HFO Modes[edit | edit source]
- HFPPV = high frequency positive pressure ventilation; f=60-100 cycles/min.
- – this frequency can also be achieved on a conventional fan.
- HFJV = high frequency jet ventilation; f=80-600 cycles/min.
- – the respiratory mixture is blown by a nozzle under high energy into the patient's airways.
- HFALV = high frequency alternating pressure ventilation; f= 120-400 cycles/min.
- HFOV = high frequency oscillatory ventilation; f=180-900 cycles/min.
HFO parameters[edit | edit source]
- Frequency of breaths given in Hz (1Hz = 60 breaths).
- Amplitude (7–130 cmH2O).
- Inspiratory time (30-50% of the cycle).
- mPaw (5–55 cm H2O).
Execution of HFO[edit | edit source]
- Ensuring DC patency – oro- or naso-tracheal intubation, tracheostomy.
- Deep sedation and relaxation of the patient/client.
- We do not suction the patient/client.
- Regular X-ray checks.
- HF fan requirements:
- High reliability and durability.
- Possibility to administer the given breathing mixture, FiO2 21–100%.
- Provision of DC humidification.
- Monitoring the pressure in DC, at critical pressure alarm activation and ventilation stop.
Patient/Client Monitoring[edit | edit source]

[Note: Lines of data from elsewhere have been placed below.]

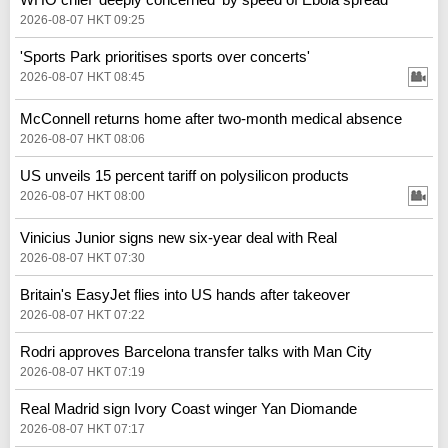
2026-08-07 HKT 09:25
'Sports Park prioritises sports over concerts'
2026-08-07 HKT 08:45
McConnell returns home after two-month medical absence
2026-08-07 HKT 08:06
US unveils 15 percent tariff on polysilicon products
2026-08-07 HKT 08:00
Vinicius Junior signs new six-year deal with Real
2026-08-07 HKT 07:30
Britain's EasyJet flies into US hands after takeover
2026-08-07 HKT 07:22
Rodri approves Barcelona transfer talks with Man City
2026-08-07 HKT 07:19
Real Madrid sign Ivory Coast winger Yan Diomande
2026-08-07 HKT 07:17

- We monitor physiological functions (BP, P, SpO2, CVP, TT, GCS, etc.).
- Just before the start of HFO, we perform arterial ASTRUP, then 10 minutes after the start and then every 1 hour according to the doctor's office and the following days at least 3 times a day.

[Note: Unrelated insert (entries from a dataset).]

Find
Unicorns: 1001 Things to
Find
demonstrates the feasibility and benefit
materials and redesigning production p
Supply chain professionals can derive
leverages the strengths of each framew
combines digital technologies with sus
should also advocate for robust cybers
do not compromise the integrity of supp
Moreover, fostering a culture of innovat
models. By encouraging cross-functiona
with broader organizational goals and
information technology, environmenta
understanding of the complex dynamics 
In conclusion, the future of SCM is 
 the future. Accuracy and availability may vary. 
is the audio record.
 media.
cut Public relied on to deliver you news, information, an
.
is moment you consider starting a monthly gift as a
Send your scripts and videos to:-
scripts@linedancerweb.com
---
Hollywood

- Monitor and record values on ventilator.
- We observe the symmetry of vibrations from the sprouts to the thighs.
Disadvantages of HFO[edit | edit source]
- Noise, deterioration of climatic conditions around the bed.
- Difficult physical examination pac.
- More difficult patient positioning.
- Weaning cannot be provided.
- It is difficult to provide HFO when transporting a patient.

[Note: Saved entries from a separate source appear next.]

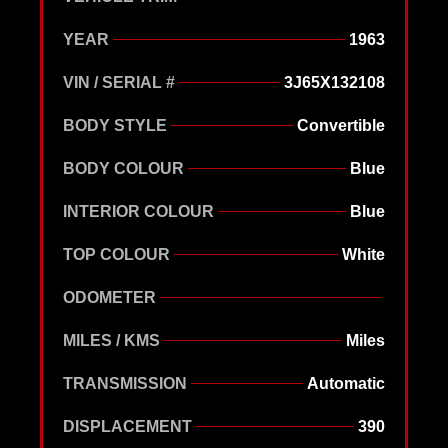
YEAR
1963
VIN / SERIAL #
3J65X132108
BODY STYLE
Convertible
BODY COLOUR
Blue
INTERIOR COLOUR
Blue
TOP COLOUR
White
ODOMETER
MILES / KMS
Miles
TRANSMISSION
Automatic
DISPLACEMENT
390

- Negative perception by the family.
Side effects of HFO[edit | edit source]
- Drop in blood pressure.
- Formation of a mucus plug.
- Increasing intracranial pressure.
- Barotrauma.
Fan care[edit | edit source]
- The ventilation circuit is for single use, but can be sterilized in plasma.
- Do not use alcohol or solvents on external surfaces.
- Do not place anything on the top surface of the fan.
- The temperature sensor is disinfected with alcohol disinfection.
Links[edit | edit source]
References[edit | edit source]
- HE GOT THROUGH, Paul. Fundamentals of artificial pulmonary ventilation. 2nd, expanded edition. Maxdorf Jessenius, 2005. ISBN 80-7345-059-3.